» Exercise requirements: Give the listing again exactly as written.

» Source information:
== Segment start ==
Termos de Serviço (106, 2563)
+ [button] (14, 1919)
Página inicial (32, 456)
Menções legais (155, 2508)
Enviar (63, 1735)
== Segment end ==
» Answer:
Termos de Serviço (106, 2563)
+ [button] (14, 1919)
Página inicial (32, 456)
Menções legais (155, 2508)
Enviar (63, 1735)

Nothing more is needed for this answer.